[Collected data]
Content starts

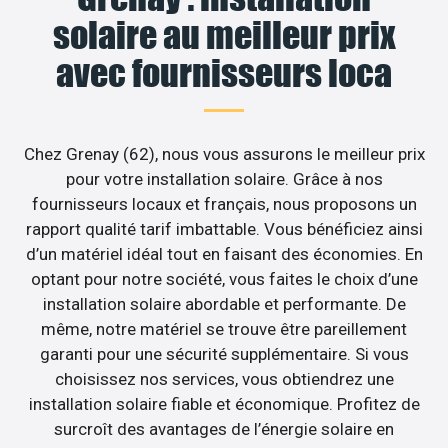
solaire au meilleur prix
avec fournisseurs loca
Chez Grenay (62), nous vous assurons le meilleur prix
pour votre installation solaire. Grâce à nos
fournisseurs locaux et français, nous proposons un
rapport qualité tarif imbattable. Vous bénéficiez ainsi
d’un matériel idéal tout en faisant des économies. En
optant pour notre société, vous faites le choix d’une
installation solaire abordable et performante. De
même, notre matériel se trouve être pareillement
garanti pour une sécurité supplémentaire. Si vous
choisissez nos services, vous obtiendrez une
installation solaire fiable et économique. Profitez de
surcroît des avantages de l’énergie solaire en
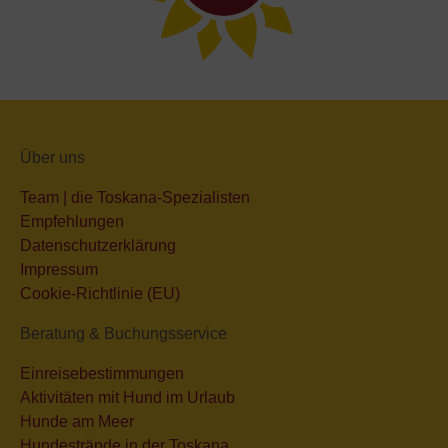
Über uns
Team | die Toskana-Spezialisten
Empfehlungen
Datenschutzerklärung
Impressum
Cookie-Richtlinie (EU)
Beratung & Buchungsservice
Einreisebestimmungen
Aktivitäten mit Hund im Urlaub
Hunde am Meer
Hundestrände in der Toskana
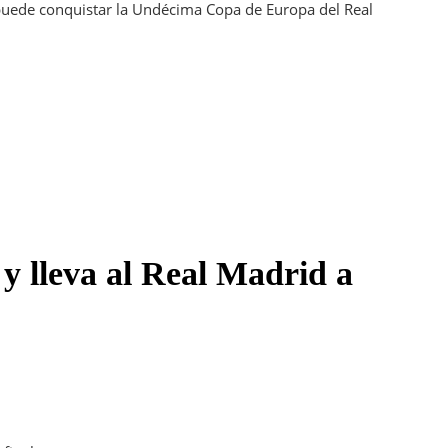
 puede conquistar la Undécima Copa de Europa del Real
 y lleva al Real Madrid a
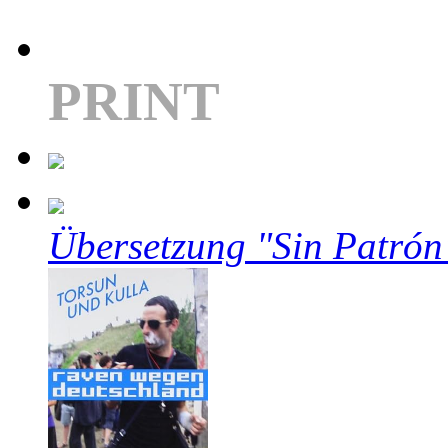
PRINT
Übersetzung "Sin Patrón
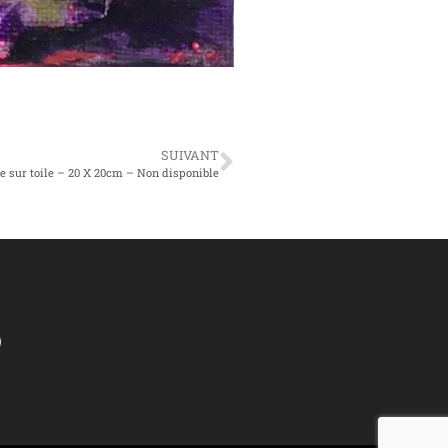
SUIVANT
ue sur toile – 20 X 20cm – Non disponible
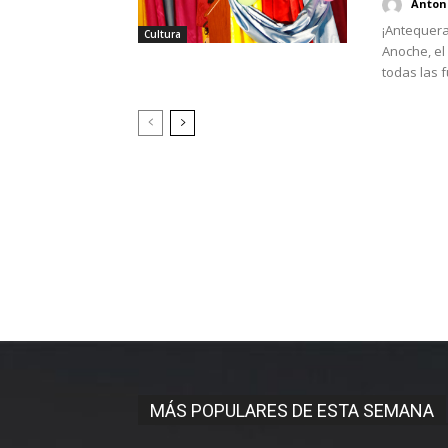
Antoni
¡Antequera
Cultura
Anoche, el
todas las f
MÁS POPULARES DE ESTA SEMANA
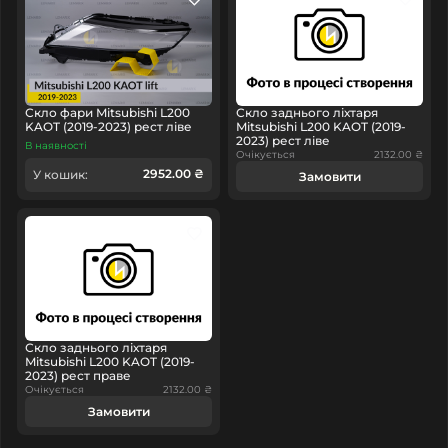
Скло фари Mitsubishi L200
Скло заднього ліхтаря
KAOT (2019-2023) рест ліве
Mitsubishi L200 KAOT (2019-
2023) рест ліве
В наявності
Очікується
2132.00 ₴
2952.00 ₴
У кошик:
Замовити
Скло заднього ліхтаря
Mitsubishi L200 KAOT (2019-
2023) рест праве
Очікується
2132.00 ₴
Замовити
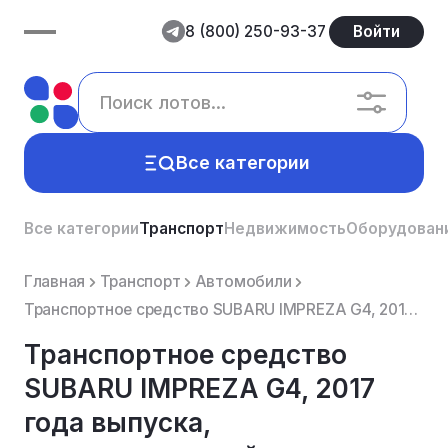
8 (800) 250-93-37
Войти
Все категории
Все категории
Транспорт
Недвижимость
Оборудован
Главная
Транспорт
Автомобили
Транспортное средство SUBARU IMPREZA G4, 2017 года выпуска, государственный регистрационный номер Т4...
Транспортное средство
SUBARU IMPREZA G4, 2017
года выпуска,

Content ends

## YOUR TASK:
Using the records above, print exactly the lines between the ones containing "installation solaire fiable" and "puede conquistar la", inclusive, and nothing else; no pictures.

## ANSWER BELOW:
installation solaire fiable et économique. Profitez de
surcroît des avantages de l’énergie solaire en
Über uns
Team | die Toskana-Spezialisten
Empfehlungen
Datenschutzerklärung
Impressum
Cookie-Richtlinie (EU)
Beratung & Buchungsservice
Einreisebestimmungen
Aktivitäten mit Hund im Urlaub
Hunde am Meer
Hundestrände in der Toskana
 puede conquistar la Undécima Copa de Europa del Real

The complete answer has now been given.